As mentioned above, consider sorting donors by what they’re most interested in when it comes to supporting your organization. What motivates your donors to act? What interests them most about your event?

Consider asking donors to select which updates they want most, be it volunteer opportunities, certain programs, a particular cause or need, or the annual gala, race or golf tournament.

Alternatively, you can send out a quick online survey. Offering a small prize (like a $50 Amazon gift card) ensures responses. Now you can write your emails with confidence that readers will be interested in the message and less likely to opt out of future correspondence.
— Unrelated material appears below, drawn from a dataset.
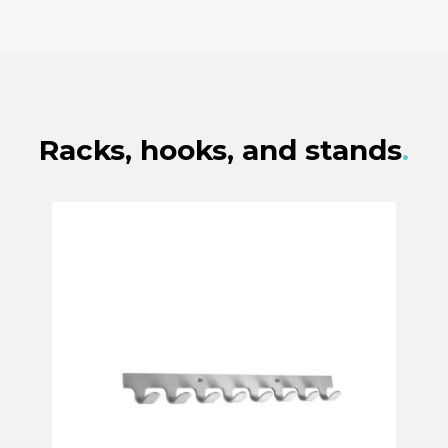
Racks, hooks, and stands
.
Sample segment: Donor level

Segmenting_Donors2-01-1.pngOne final way to use segmentation to increase revenue is to strategically promote sponsorships. Every event has a ton of opportunities for additional support beyond ticket sales. If you have historical data on how much donors have donated in the past, you can use this to segment your mailing list, then tailor your sponsorship offerings at different levels based on this information.

By paring your sponsorship offerings down to something digestible for each reader, they’re less likely to think your call to action is “for someone else” or simply out of their means.

It’s up to you how many sponsorship levels you want to provide. For example:

  • Donors at or below the average gift amount could be sent sponsorship opportunities that range from $50-$1,000. You could suggest sponsoring a smaller expense of the event.
  • Donors at or above the average gift amount could be sent sponsorship opportunities that range from $1,500 – $10,000. These could be small businesses or individual donors that sponsor a table at your event, get their logo on your marketing materials, or underwrite your big-ticket consigned auction items like travel packages (allowing 100% of the winning bid to go to your cause!).

You can also consider how long they’ve been receiving your email updates. New donors may want to know more about your mission before being asked to donate, or appreciate smaller donation asks than long-time supporters.


Segmenting your donor database and tailoring event emails accordingly definitely takes time and effort, but the numbers are clear: the payoff is worth it! Take advantage of the diversity of your donor base. More targeted emails means more responses, more participation, and ultimately more funds your organization is free to use however you see fit to support your cause.